Process for the in vitro detection of the presence of antibodies, induced in man infected with a human HIV-2 retrovirus, in a human biological sample such as a serum and more particularly for the in vitro diagnosis of a potential or existing LAS or AIDS due to such a retrovirus and obtained from the person being diagnosed, characterised in that this biological sample is contacted with an antigen recognised by an antibody induced in the infected man, by a human HIV-2 retrovirus as defined in claims 1 to 9 in conditions authorising the formation of an immunological complex between this antigen and the said antibody and in that the possibly immunological conjugate formed between this antibody and antigen used is detected.

The appellants also argued that there was insufficient disclosure in the patent and that the defence of acquiescence applied by virtue of the respondents` unreasonable delay in pursuing relief.

Decision below

The trial judge held that the patent is valid. He found that there was novelty in claim 19 of the patent, as the prior art documents, either individually or collectively, did not clearly and unmistakeably disclose any antigen having the amino sequence or part thereof described in claim 19. It was not logical to suggest that the prior art revealed the function of detecting a virus which was then unknown. Claim 33 is concerned with the process to detect the new virus. It would follow that the process is new when it provides the means to detect a new virus.

The trial judge found that the inventive step requirement was satisfied in respect of claim 19 as it was not obvious to invent an antigen with the specified sequence to detect an as yet unknown virus.
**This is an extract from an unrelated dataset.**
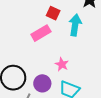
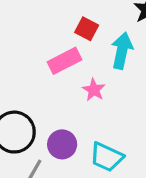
pink star: (62, 64) -> (94, 90), moved

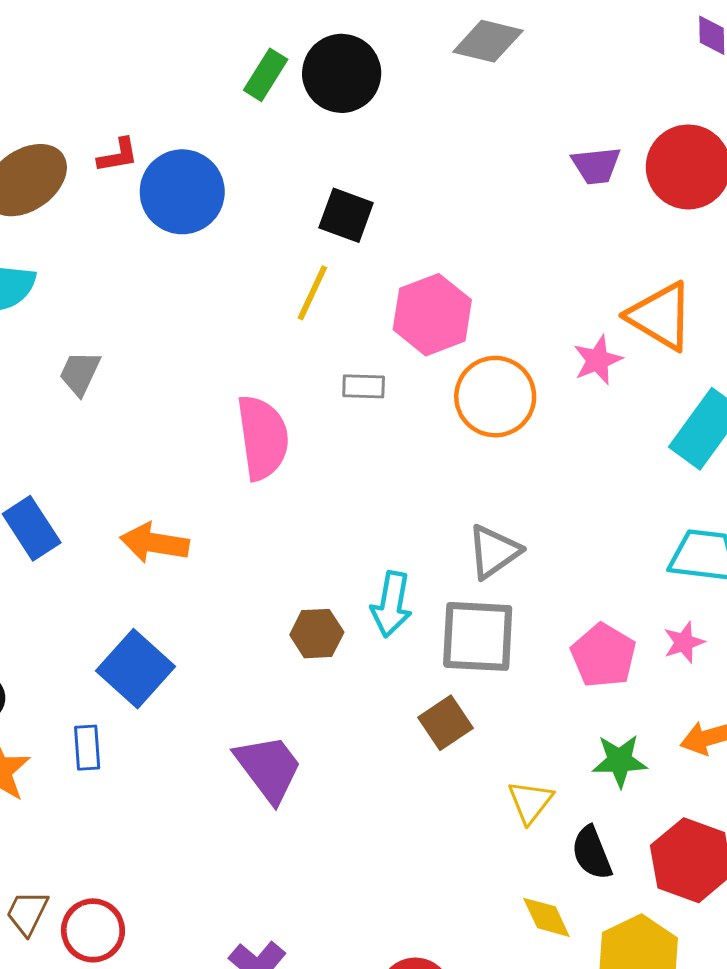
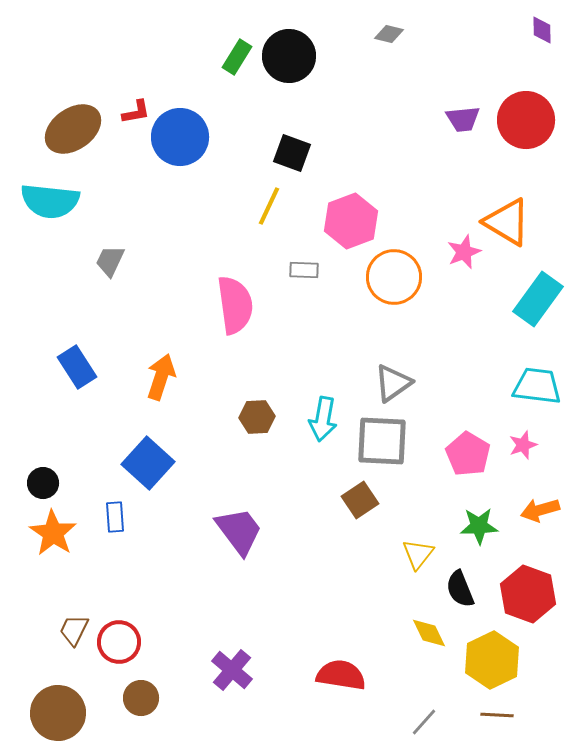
gray diamond: (488, 41) -> (389, 34), size x0.6
orange arrow: (154, 543) -> (161, 377), turned 99
brown hexagon: (317, 634) -> (257, 417), moved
The inventiveness manifested in claim 33 was in the recognition that a new virus was responsible for causing AIDS in West Africa and providing the means to detect it by using an antigen.
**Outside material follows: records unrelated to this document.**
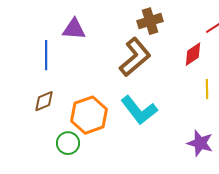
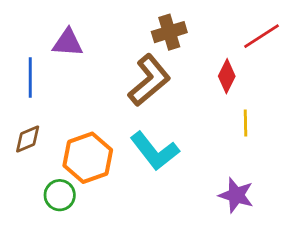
red diamond: (193, 54) -> (227, 76), turned -30

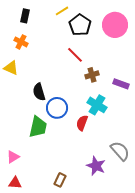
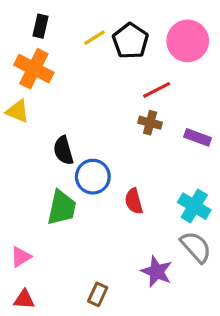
yellow line: (62, 11) -> (94, 38), moved
orange cross: (21, 42) -> (34, 69), size x1.6
red line: (75, 55) -> (157, 90), moved, turned -72
brown cross: (92, 75) -> (150, 123), turned 32
cyan cross: (97, 105) -> (194, 206), moved
red semicircle: (82, 123) -> (134, 201), turned -35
The trial judge also found that the appellants` diagnostic kits infringed the claims of the patent as the sequence of 18 amino acids (`18mer`) used by the appellants in their diagnostic kits was a highly immuno-reactive portion of the amino acid sequence set out in claim 19, and while the diagnostic kits also used five other amino acids, the latter did not alter the immuno-reactive character of the 18mer but served only as a fixing and stabilising agent for the 18mer on the nitrocellulose strip.

Issues

Before us the appellants canvassed the same issues which were raised in the court below, namely:

(i) were the inventions, as disclosed in claim 19 and 33 of the patent, novel;

(ii) did the inventions, as disclosed in claim 19 and 33 of the patent, involve any inventive steps;

(iii) was there sufficient disclosure in claims 19 and 33;

(iv) did the production/sale of the diagnostic kits by the appellants infringe the patent;

(v) was there any delay/acquiescence on the part of the respondents in commencing proceedings against the appellants;

(vi) as the collaboration agreement between the respondents was not registered at the commencement of the action, is the second respondent precluded from recovering damages or seeking an account of profits in view of s 75 of the Patents Act 1994 (hereinafter referred to as `the Act` or `the 1994 Act` as may be appropriate in the context).

From the appellants` case, it is quite clear that the first two issues are their main contentions. Nevertheless, we will consider each of the issues in turn.

Novelty

Under s 13(1) of the Act an invention, to be patentable, must satisfy the following conditions:

(i) the invention is new;

(ii) it involves an inventive step; and

(iii) it is capable of industrial application.

In relation to the present case, it is not in dispute that condition (iii) is satisfied. It is in relation to the first and second conditions that the present case turns.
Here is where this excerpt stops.